Megan and Quintin Lathan came across some difficulties when looking for distributors in the beginning, as they wanted those who had the best inventory and the prices that worked with their budget. The couple had to go through “an extensive process with paperwork” to secure certain vendors, she said. But the challenges weren’t anything they couldn’t handle, Megan Lathan said.
There are certain staples that they make sure are always available, like bobby pins, hair beads and rubber bands. Others are restocked based on customer sales data.
Packs of hair used for braid extensions cover the walls of the couple’s new store, as do twist and box braids and extra long locs with wavy tips. Wigs in different curl textures and colors sit on the top shelves, over aisles with hair care products, dye that ranges from sunrise orange to indigo blue and pressed powder in colors like “honey brown” and “ebony.” Bubblegum-pink and see-through beads are displayed in the front of the store next to gold hoops, crystal studs and pearl earrings.

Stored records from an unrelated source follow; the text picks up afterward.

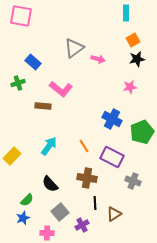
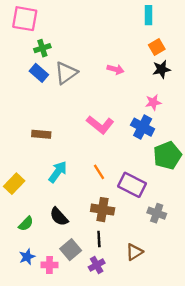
gray triangle: (74, 48) -> (66, 73), moved
green cross: (18, 83) -> (42, 48), moved
pink L-shape: (61, 89) -> (100, 125), moved
brown rectangle: (43, 106) -> (41, 134), moved
blue cross: (112, 119) -> (143, 127), moved
green semicircle: (27, 200) -> (26, 224), moved
black line: (95, 203) -> (99, 239), moved
pink cross: (47, 233) -> (49, 265), moved

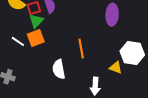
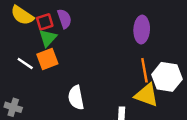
orange line: (81, 49) -> (144, 70), moved
yellow triangle: (116, 68) -> (147, 95), size x1.5

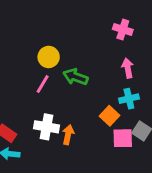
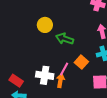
pink line: (43, 84) -> (64, 69), moved
orange square: (110, 116) -> (81, 62), moved

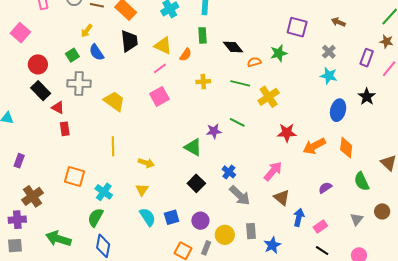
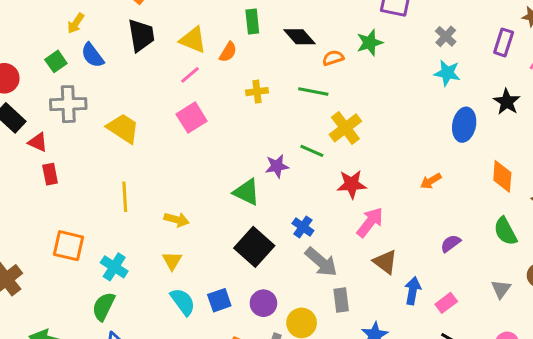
yellow cross: (269, 97) -> (345, 128), moved
red star: (287, 133) -> (352, 184), moved
orange arrow: (314, 146) -> (431, 181), size x0.6
orange diamond: (346, 148) -> (502, 176), moved
black square: (196, 183) -> (254, 247), size x1.4
gray rectangle: (251, 231) -> (341, 300), moved

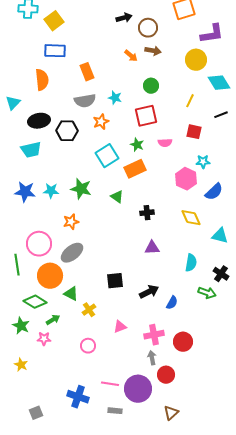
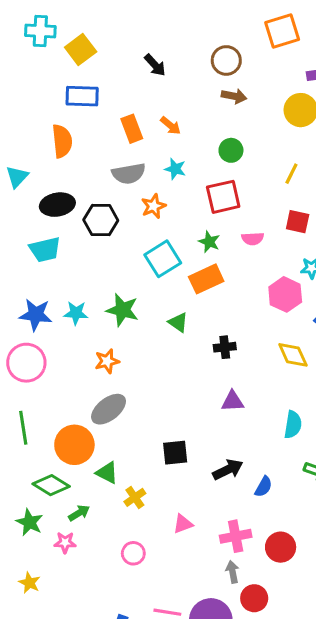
black arrow: (124, 18) -> (155, 65), moved, turned 63
orange arrow: (131, 56) -> (171, 126), moved
pink circle: (39, 244) -> (26, 363), moved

Megan and Quintin Lathan had a soft opening of the Northwood location in December to ease the transition from owning and managing one store to two. The couple opened their first store on Charles Street in 2016, the same year they got married. The past six years have been a whirlwind, Quintin Lathan said, as they raised two daughters, the oldest 3 years old and the youngest 18 months.
Their baby photos grace the store on Northwood. The two daughters visit the store every now and then, beaming as they play and take products off the shelves. Megan Lathan says the girls already seem to understand that their parents run their own stores, and Quintin hopes to pass the business to them one day.
“We want to be around and be a part of the community for at least three generations,” Quintin said, adding that only then “I’ll be rolling over in my grave happy.”
The Lathans said they also use their businesses to watch out for the community. They bring students from nearby Mergenthaler Vocational-Technical High School — the public high school Megan attended — and Morgan State University, Quintin’s alma mater, to work and learn about beauty retail. It’s about investing and being ingrained in the community, Quintin said.
On a Friday afternoon, two of their staff hung out behind the counter, chatting as “Everything is Everything” by Lauryn Hill played in the background. One of employees recently changed their major.
What are they studying now? Fashion merchandising.